Patria es el relato del dolor, de la barbarie y Bildu es el no relato. Y digo no relato, porque nada puede justificar éticamente el asesinato de un ser humano y menos visto desde el presente. Sin embargo, hay un sustrato en todo este asunto que nos retrotae a los odios antiguos. No éramos demócratas y era normal que la España liberal e ilustrada que encarnó Don Manuel Azaña terminara fracasando. Aunque, en Europa pasó igual, pero aquí el tema se prolongó cuarenta años.
¿Olvidar mejor que
recordar?
Los vascos no deben andar muy contentos de verse retratados en el espejo de los fanatismos, en el papel del malo, por muy verdad que fuera, que lo fue. El caso es que la herida vasca vuelve de nuevo a sacar los demonios de la intolerancia, en una sociedad política donde los egos y las luchas por el poder parecen estar por encima de cualquier espíritu sanador. Remover la memoria de horrores pasados enciende profundas inquinas y a veces lo mejor es olvidar, mejor no reabrir las heridas, escribe el intelectual David Rieff.
Quizás sea verdad la idea de que lo que garantiza la salud de las sociedades y la de los individuos no es su capacidad de recordar, sino su capacidad para, finalmente, olvidar. Resaltar las ansias justicieras, lo emocional y gestual, cuando las soluciones tienen que ser racionalizadas y serenas no es el mejor camino. La vuelta al pasado, a los agravios, tan frecuente en algunos discursos ha conducido con demasiada facilidad más al rencor que a la reconciliación, más a la venganza que al perdón.
La autocrítica
necesaria
El fervor político, entre mesiánico y vehemente, que se ha vivido en el País Vasco desde la Transición no tiene parangón en la Europa democrática. La historia de odios atávicos y de violencia física y moral que se ha producido es para hacernos reflexionar a todos. Euskadi estaba invadida, colonizada, humillada, asimilada, decían unos. Otros piensan todo lo contrario. Ni Euskadi estaba invadida, ni humillada, ni asimilada. Mientras toda la oposición política abrazaba la reconciliación y miraba adelante, este conglomerado de radicales y visionarios se echó al monte y pusieron patas arriba a Euskadi.
El nacionalismo vasco, por tanto, debe ser interpelado, y con razón, por haber sido el hacedor del relato épico-narrativo que ha servido de alimento a la dialéctica de las bombas.

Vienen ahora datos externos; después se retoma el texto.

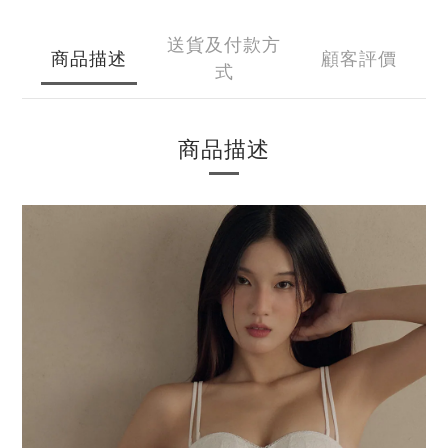
送貨及付款方
商品描述
顧客評價
式
商品描述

Irresponsabilizar a Eta y a su entorno sobre los daños causados, podría significar una espada de Damocles sobre la democracia. En palabras del filósofo Reyes Mate “solo cabe la re-humanización del verdugo, si es capaz de ver en el otro la inocencia, es decir, de que tiene que responder de una muerte inocente. Sin ello no puede haber perdón”.
Civilizar el futuro
El País Vasco de hoy poco o nada tiene que ver con aquella sociedad del siglo pasado, ni en lo político ni en lo social. Esta es ahora una sociedad preparada, moderna, plural, donde las fronteras ideológicas y físicas se diluyen. En el nuevo escenario en el que se busca cerrar las heridas pendientes, los discursos frentistas del pasado ya no tienen sentido. De ahí, la necesidad de asumir el compromiso democrático con la pluralidad política, lingüística, cultural e identitaria en la Euskadi de hoy. Y puestos a hablar de identidades, recordar a Don Julio Caro Baroja: “La identidad como amor al país, a sus gentes, a sus vecinos, a los que no piensan como yo, a sus lenguas y culturas, a todas, sin exclusivismos, sin coacciones y sin violencia”.
Para terminar, quiero soñar con que los vínculos históricos, humanos y afectivos que han existido entre el Pais vasco y el resto de España sigan presentes, como lo siguen la huella de innumerables vascos que forman parte de nuestra cultura compartida, desde los Baroja, Unamuno, Celaya, Blas de Otero, Zubiri, Savater, Zuloaga, Artola, Chillida, Luis de Pablo y tantos y tantos otros.